С появлением дочери хлопот прибавилось, тем более что девочка, как казалось заботливому отцу, росла медленно, была вялой, плохо спала, часто просыпалась, и он, чтоб не будить жену, осторожно брал ее на руки и, тихо ступая, ходил по комнатам, убаюкивая ее. Поэтому летом, надеясь, что свежий воздух благотворно подействует на ребенка, снял дачу под Петербургом, куда они вместе с прислугой и переехали.
Однажды они, сидя на открытой веранде, обсуждали злободневный вопрос: где можно найти деньги, поскольку расходы многократно возросли. Дмитрия Ивановича неоднократно приглашали местные промышленники для консультаций по разным видам производств, но он брался за подобные заказы неохотно, боясь оставить Феозву одну с ребенком, опасаясь, что она не справится со своими обязанностями. И она в первую очередь не соглашалась даже на короткую отлучку мужа, ссылаясь на плохое самочувствие после родов.
— Даже не думай, одного не отпущу, — возражала она, — мне самой не управиться с тем, с другим… Вон нянька меня совсем не слушается, горничная нос воротит, что ни скажу, все на тебя ссылается: «Хозяин сказал… Хозяин велел…» Будто бы я здесь приживалка, а не законная твоя супруга, в храме венчанная. Ты бы почаще им напоминал об этом или лучше иных кого нашел, более послушных.
— Ой, не говори глупостей. Деревенские девки, они привыкли, что у них в семье мужик за главного, вот только меня и слушаются, — успокаивал ее Дмитрий. — Не переживай, я здесь и все у нас ладится. Машенька вон подрастает, ползает уже, скоро ножками своими ходить начнет. Бойкая девочка, в нашу породу. Ты бы все же согласилась кормилицу нанять, а то своего молока у тебя, как погляжу, совсем чуть, ей явно не хватает…
— Не хочу. Во-первых, лишние расходы, а твоего жалованья на все не хватает. Я, когда за тебя замуж пошла, думала, всем обеспечишь, а оно вон как вышло. Уже не помню, сколько у дядюшки назанимала, ладно, молчит, не требует возврата, но мне от того не легче никак. Да и моего молока хватает ей. Надо бы продуктов побольше брать, чтоб для меня они подошли, а то все кисель да каша, надоели уже…
— Могла бы и не занимать, а тратить поменьше. Меня лишь позоришь, то-то он смотреть начал искоса в мою сторону, а я причины понять не могу. А оно, оказывается, вон в чем дело… Да, хлопот мне от вашего семейства и не расхлебать…
— Он меня в беде не оставит, можешь не переживать на этот счет.
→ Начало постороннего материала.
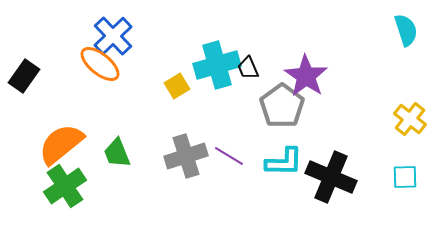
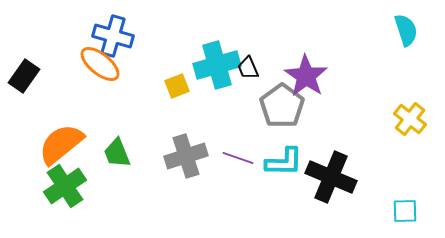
blue cross: rotated 30 degrees counterclockwise
yellow square: rotated 10 degrees clockwise
purple line: moved 9 px right, 2 px down; rotated 12 degrees counterclockwise
cyan square: moved 34 px down
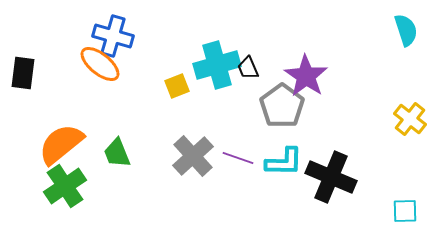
black rectangle: moved 1 px left, 3 px up; rotated 28 degrees counterclockwise
gray cross: moved 7 px right; rotated 24 degrees counterclockwise
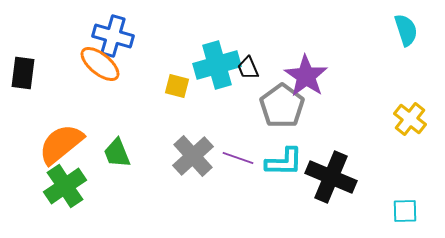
yellow square: rotated 35 degrees clockwise
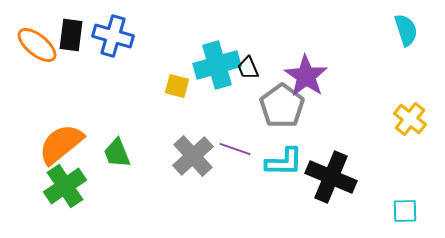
orange ellipse: moved 63 px left, 19 px up
black rectangle: moved 48 px right, 38 px up
purple line: moved 3 px left, 9 px up
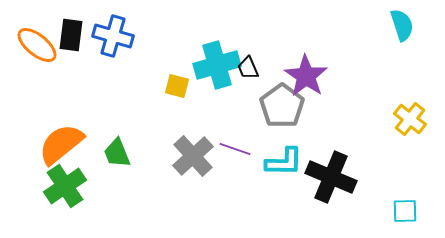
cyan semicircle: moved 4 px left, 5 px up
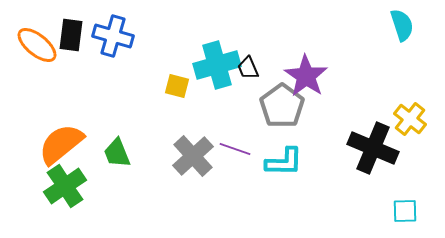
black cross: moved 42 px right, 29 px up
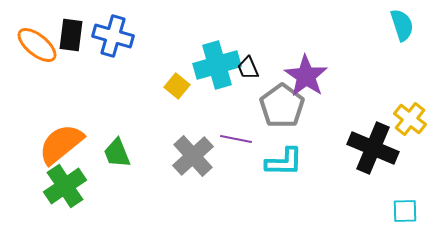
yellow square: rotated 25 degrees clockwise
purple line: moved 1 px right, 10 px up; rotated 8 degrees counterclockwise
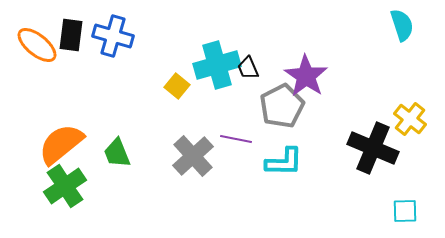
gray pentagon: rotated 9 degrees clockwise
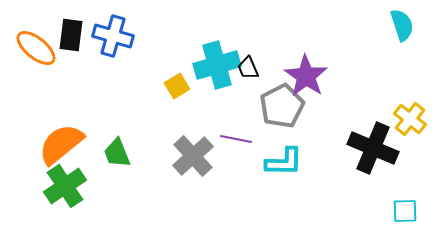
orange ellipse: moved 1 px left, 3 px down
yellow square: rotated 20 degrees clockwise
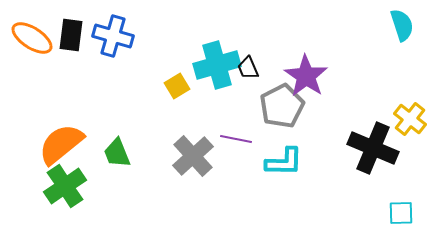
orange ellipse: moved 4 px left, 10 px up; rotated 6 degrees counterclockwise
cyan square: moved 4 px left, 2 px down
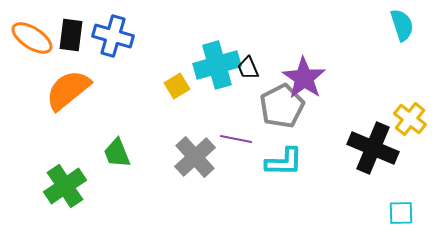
purple star: moved 2 px left, 2 px down
orange semicircle: moved 7 px right, 54 px up
gray cross: moved 2 px right, 1 px down
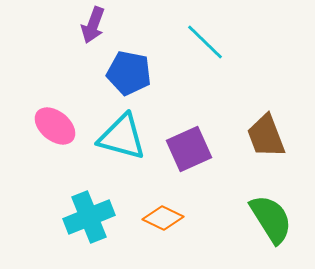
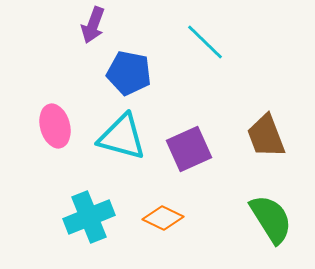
pink ellipse: rotated 36 degrees clockwise
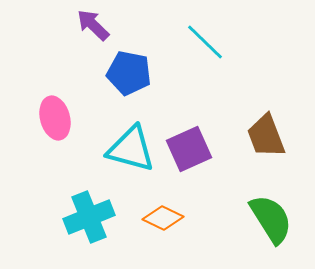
purple arrow: rotated 114 degrees clockwise
pink ellipse: moved 8 px up
cyan triangle: moved 9 px right, 12 px down
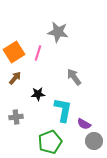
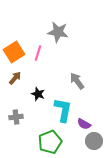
gray arrow: moved 3 px right, 4 px down
black star: rotated 24 degrees clockwise
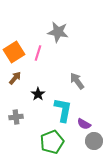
black star: rotated 16 degrees clockwise
green pentagon: moved 2 px right
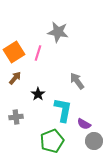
green pentagon: moved 1 px up
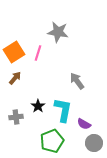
black star: moved 12 px down
gray circle: moved 2 px down
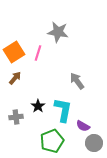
purple semicircle: moved 1 px left, 2 px down
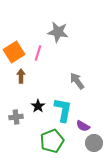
brown arrow: moved 6 px right, 2 px up; rotated 40 degrees counterclockwise
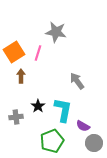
gray star: moved 2 px left
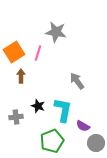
black star: rotated 16 degrees counterclockwise
gray circle: moved 2 px right
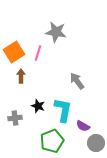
gray cross: moved 1 px left, 1 px down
Жалею уже, что сказала.
Менделеев отмахнулся от ее слов и взял в руки листы со своими записями, держа при этом дочь на руках. Но потом, словно вспомнив что-то, продолжил:
— А кто тебе не велит мясо есть? Супы, что Татьяна варит? Ты же к ним сроду не притронешься, а съешь яблочко или финик сушеный — и готова, накушалась. Я уж про каши молчу, их приходится выбрасывать, один перевод продуктов.
— Супы жирные, к тому же пост идет, мясо, как тебе известно, есть не положено. А каш этих я в детстве накушалась, теперь даже смотреть на них не желаю… Нашел, в чем жену упрекнуть, не ожидала от тебя такого…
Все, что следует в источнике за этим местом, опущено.